Home > Reading > Daily Reading – January 2, 2021

Genesis 12:1–7 (Listen)

The Call of Abram

12:1 Now the LORD said to Abram, “Go from your country and your kindred and your father’s house to the land that I will show you. And I will make of you a great nation, and I will bless you and make your name great, so that you will be a blessing. I will bless those who bless you, and him who dishonors you I will curse, and in you all the families of the earth shall be blessed.”

So Abram went, as the LORD had told him, and Lot went with him. Abram was seventy-five years old when he departed from Haran. And Abram took Sarai his wife, and Lot his brother’s son, and all their possessions that they had gathered, and the people that they had acquired in Haran, and they set out to go to the land of Canaan. When they came to the land of Canaan, Abram passed through the land to the place at Shechem, to the oak of Moreh. At that time the Canaanites were in the land. Then the LORD appeared to Abram and said, “To your offspring I will give this land.” So he built there an altar to the LORD, who had appeared to him.

Hebrews 11:1–12 (Listen)

By Faith

11:1 Now faith is the assurance of things hoped for, the conviction of things not seen.
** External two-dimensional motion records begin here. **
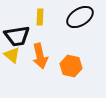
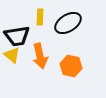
black ellipse: moved 12 px left, 6 px down
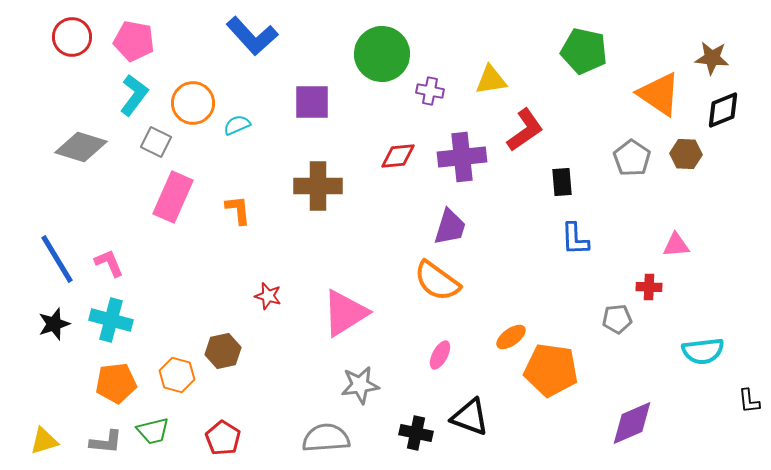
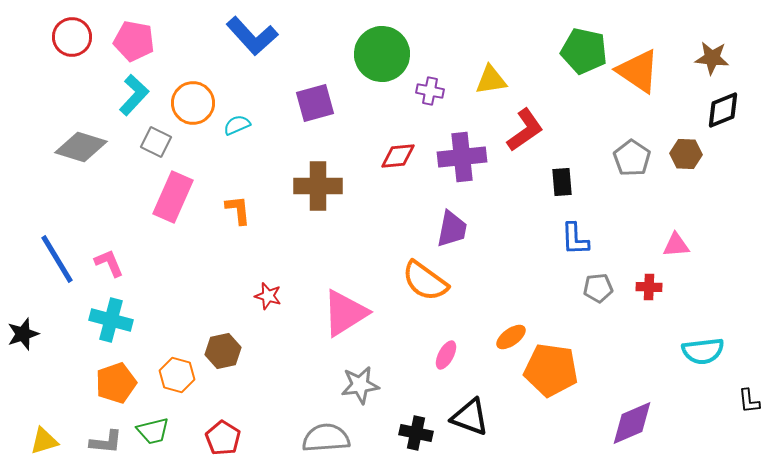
orange triangle at (659, 94): moved 21 px left, 23 px up
cyan L-shape at (134, 95): rotated 6 degrees clockwise
purple square at (312, 102): moved 3 px right, 1 px down; rotated 15 degrees counterclockwise
purple trapezoid at (450, 227): moved 2 px right, 2 px down; rotated 6 degrees counterclockwise
orange semicircle at (437, 281): moved 12 px left
gray pentagon at (617, 319): moved 19 px left, 31 px up
black star at (54, 324): moved 31 px left, 10 px down
pink ellipse at (440, 355): moved 6 px right
orange pentagon at (116, 383): rotated 12 degrees counterclockwise
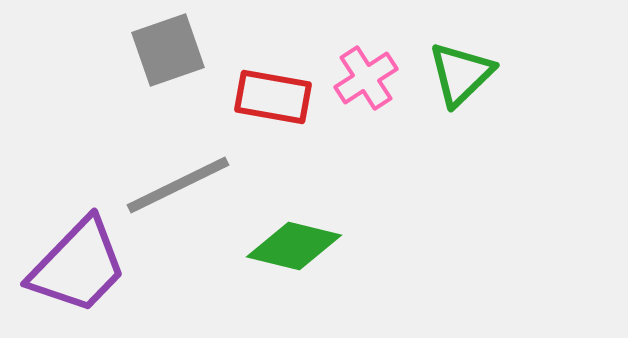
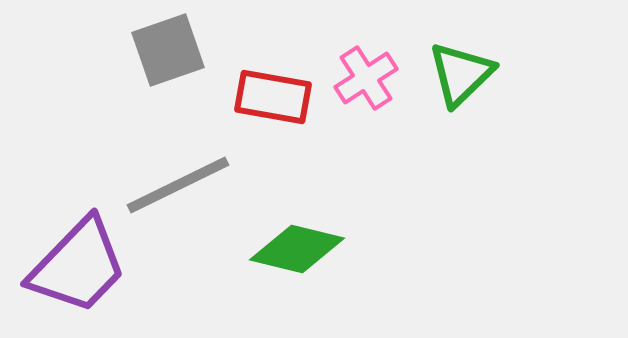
green diamond: moved 3 px right, 3 px down
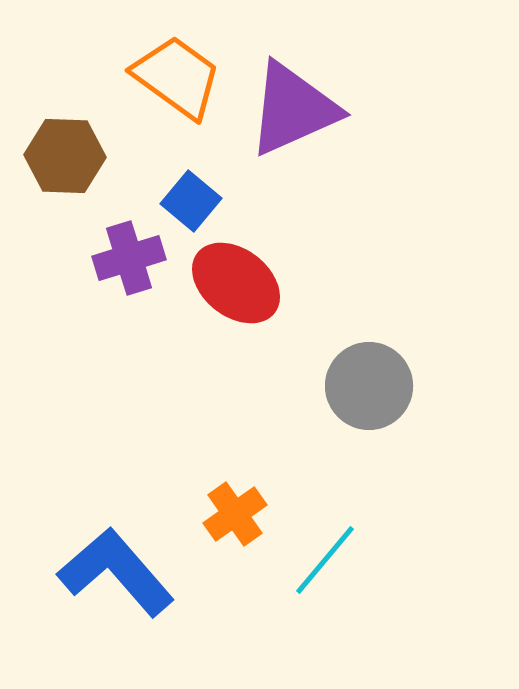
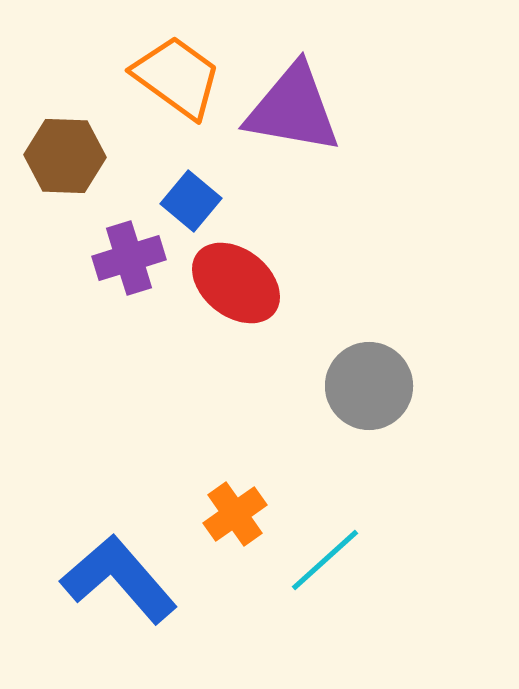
purple triangle: rotated 34 degrees clockwise
cyan line: rotated 8 degrees clockwise
blue L-shape: moved 3 px right, 7 px down
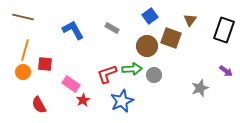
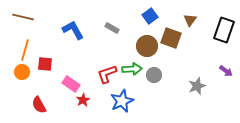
orange circle: moved 1 px left
gray star: moved 3 px left, 2 px up
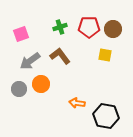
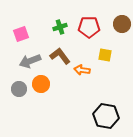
brown circle: moved 9 px right, 5 px up
gray arrow: rotated 15 degrees clockwise
orange arrow: moved 5 px right, 33 px up
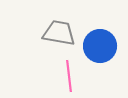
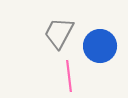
gray trapezoid: rotated 72 degrees counterclockwise
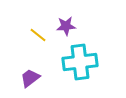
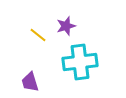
purple star: rotated 12 degrees counterclockwise
purple trapezoid: moved 4 px down; rotated 70 degrees counterclockwise
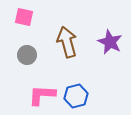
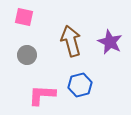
brown arrow: moved 4 px right, 1 px up
blue hexagon: moved 4 px right, 11 px up
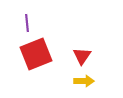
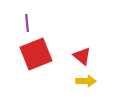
red triangle: rotated 24 degrees counterclockwise
yellow arrow: moved 2 px right
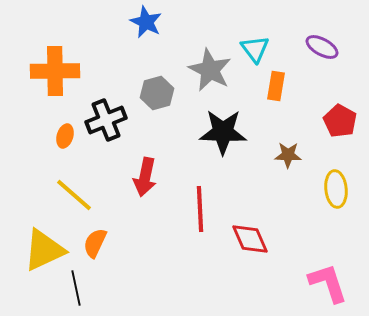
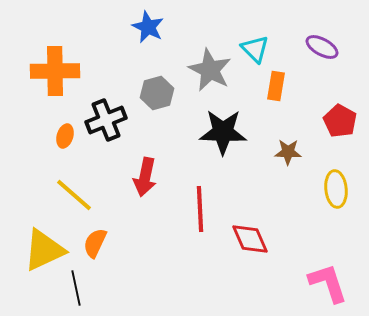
blue star: moved 2 px right, 5 px down
cyan triangle: rotated 8 degrees counterclockwise
brown star: moved 3 px up
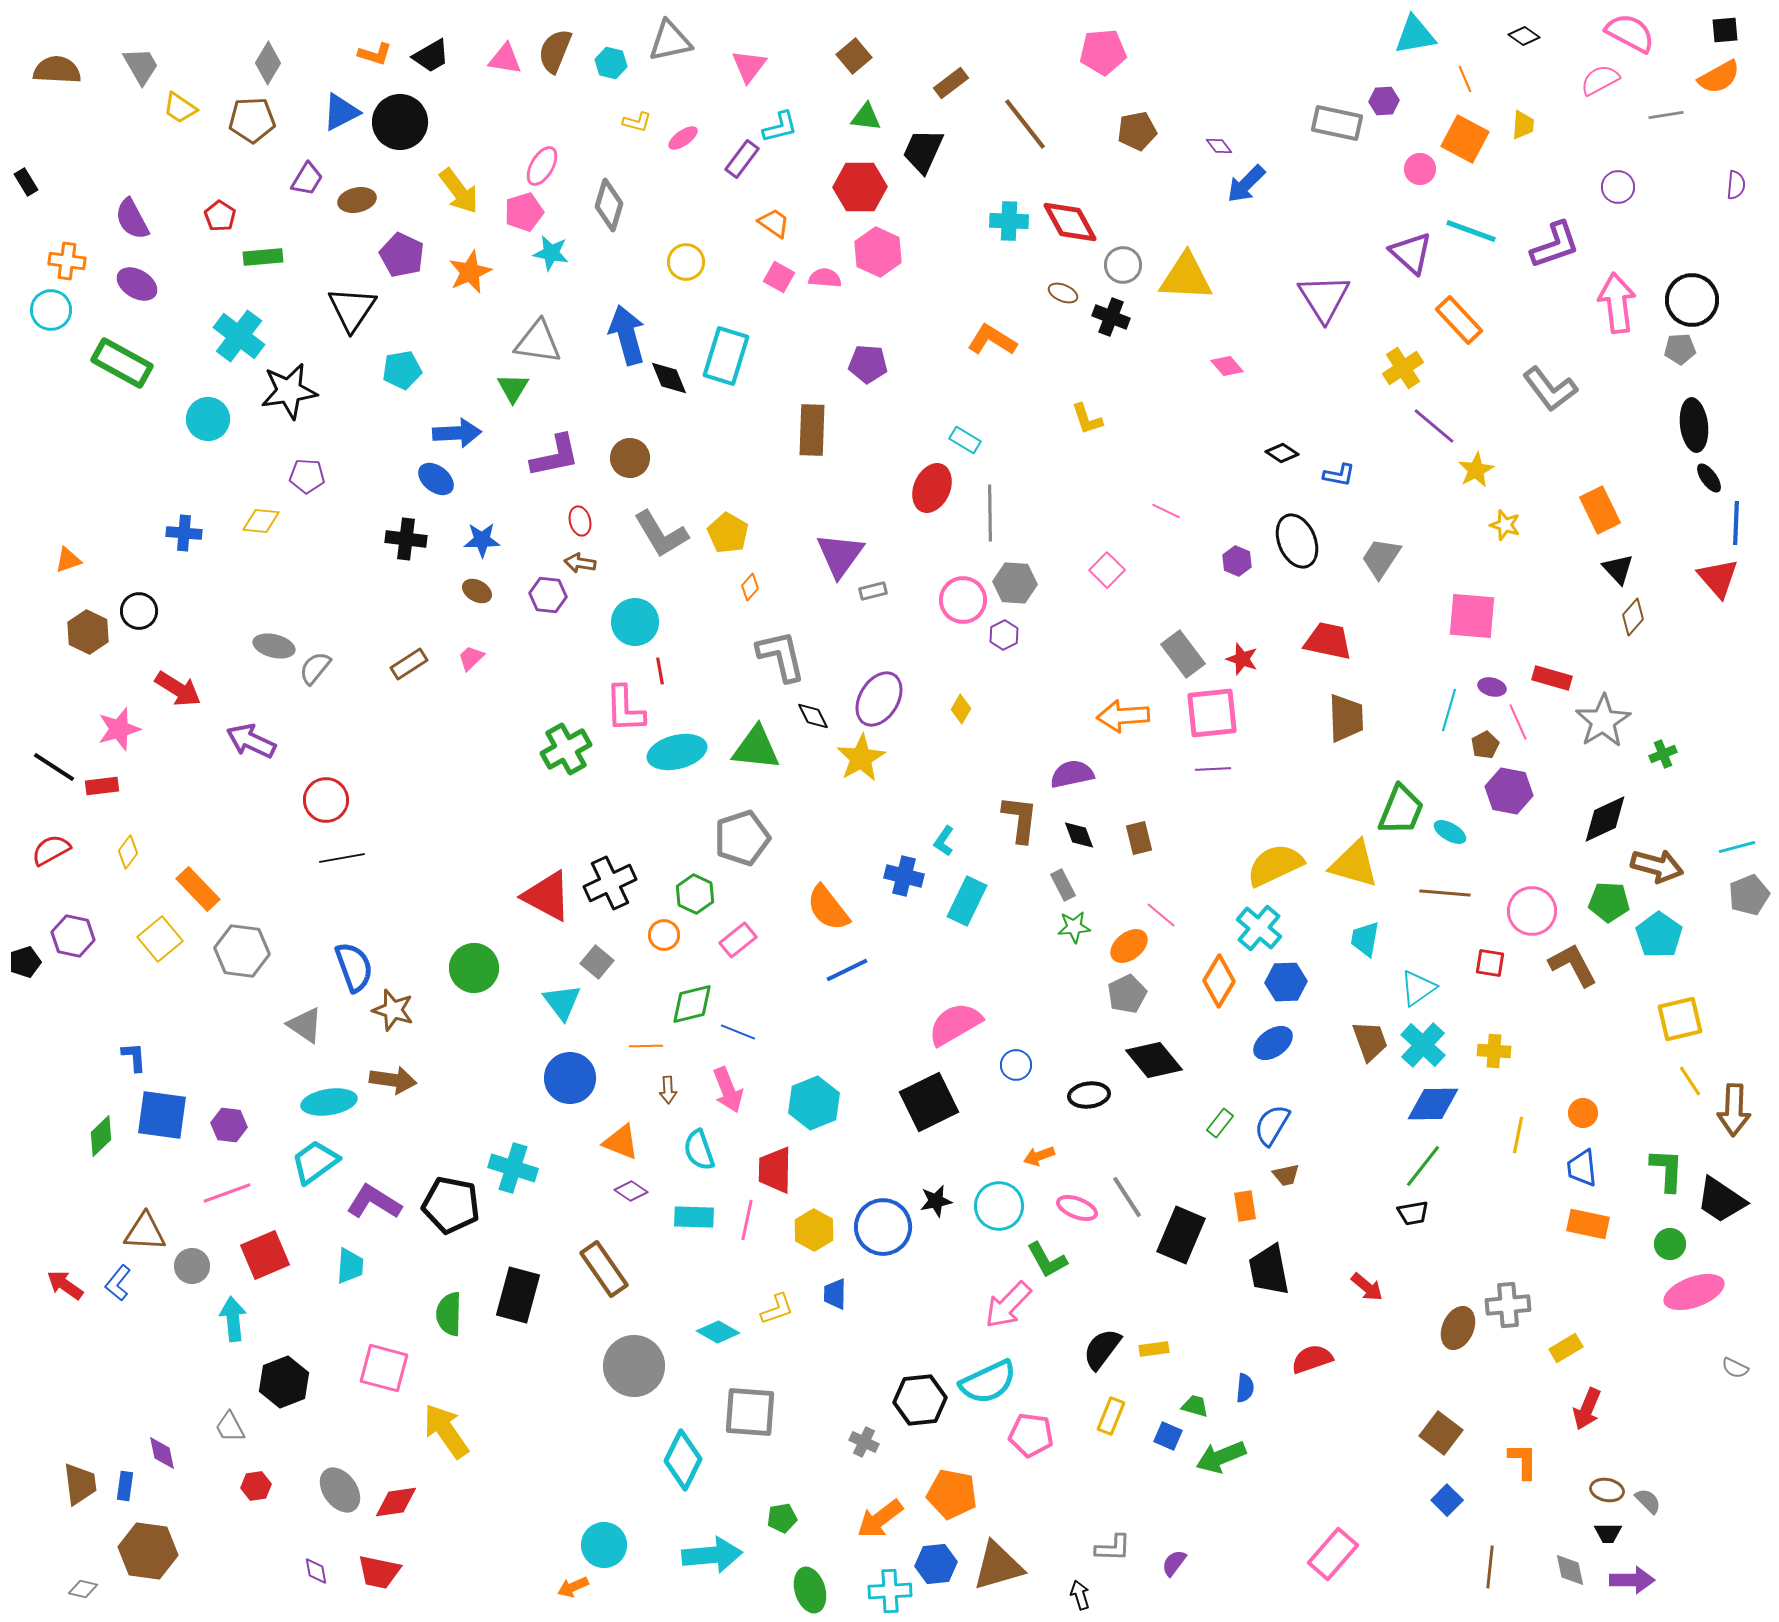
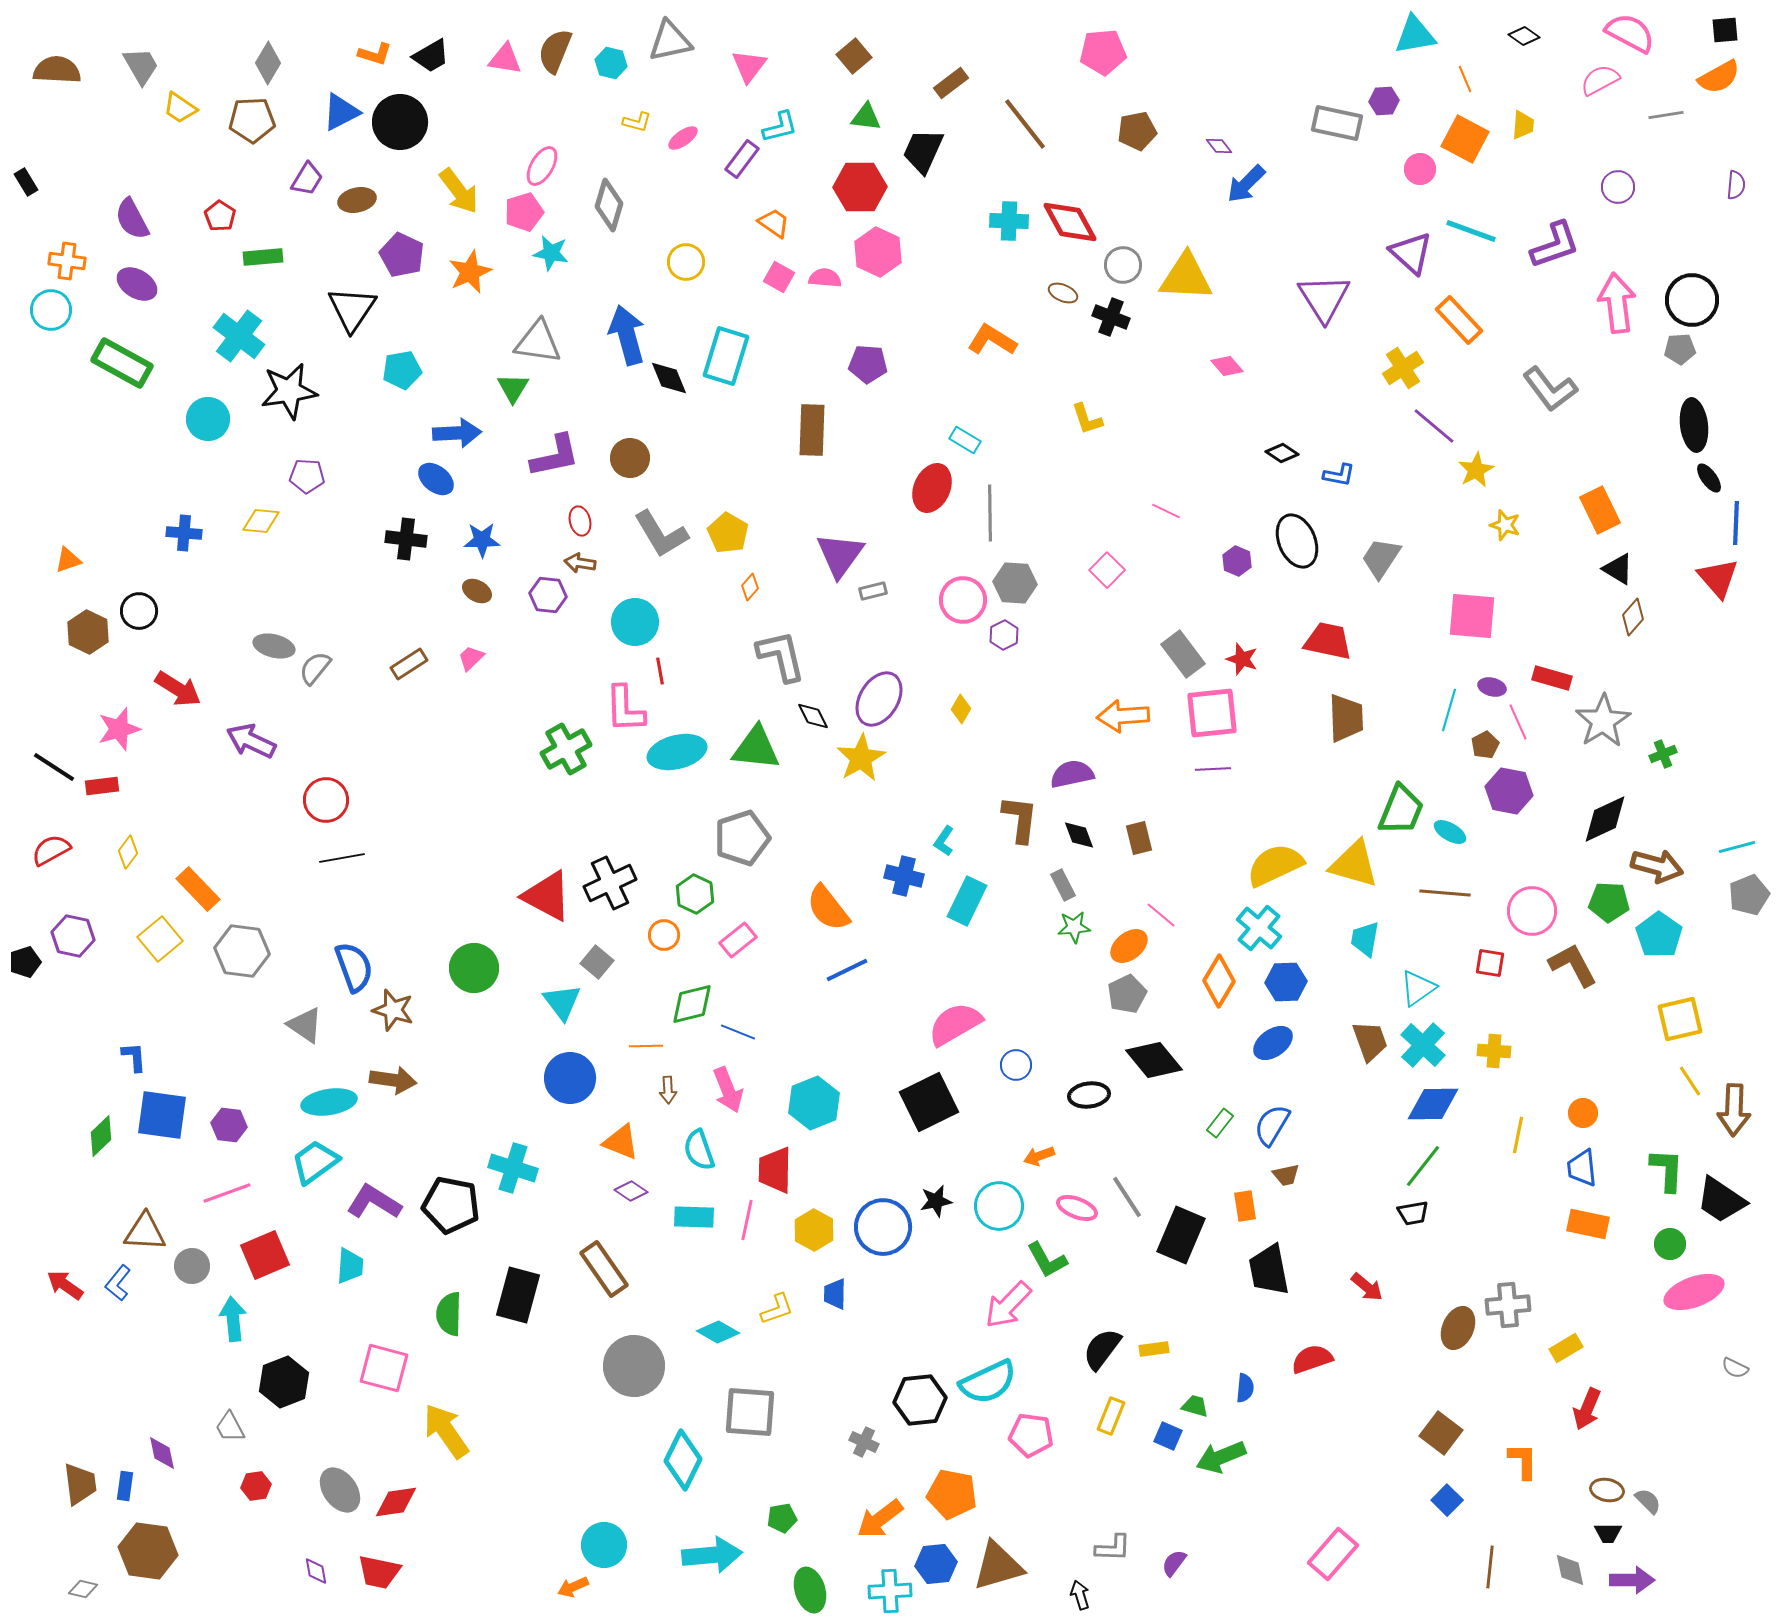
black triangle at (1618, 569): rotated 16 degrees counterclockwise
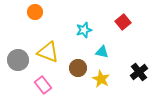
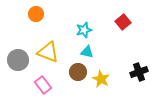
orange circle: moved 1 px right, 2 px down
cyan triangle: moved 15 px left
brown circle: moved 4 px down
black cross: rotated 18 degrees clockwise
For by it the people of old received their commendation. By faith we understand that the universe was created by the word of God, so that what is seen was not made out of things that are visible.

By faith Abel offered to God a more acceptable sacrifice than Cain, through which he was commended as righteous, God commending him by accepting his gifts. And through his faith, though he died, he still speaks. By faith Enoch was taken up so that he should not see death, and he was not found, because God had taken him. Now before he was taken he was commended as having pleased God. And without faith it is impossible to please him, for whoever would draw near to God must believe that he exists and that he rewards those who seek him. By faith Noah, being warned by God concerning events as yet unseen, in reverent fear constructed an ark for the saving of his household. By this he condemned the world and became an heir of the righteousness that comes by faith.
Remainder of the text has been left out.